(Beginning of Supplied data)

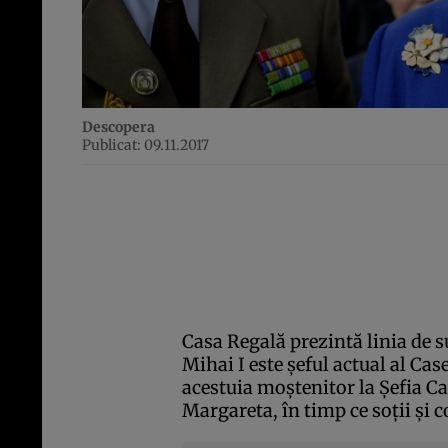
Descopera
Publicat: 09.11.2017
Casa Regală prezintă linia de s
Mihai I este şeful actual al Ca
acestuia moştenitor la Şefia Ca
Margareta, în timp ce soţii şi c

(End of Supplied data)

» **Task requirements**:
The full listing above, duplicated exactly and without its pictures, is the answer.

» **Solution for this exercise**:
Descopera
Publicat: 09.11.2017
Casa Regală prezintă linia de s
Mihai I este şeful actual al Ca
acestuia moştenitor la Şefia Ca
Margareta, în timp ce soţii şi c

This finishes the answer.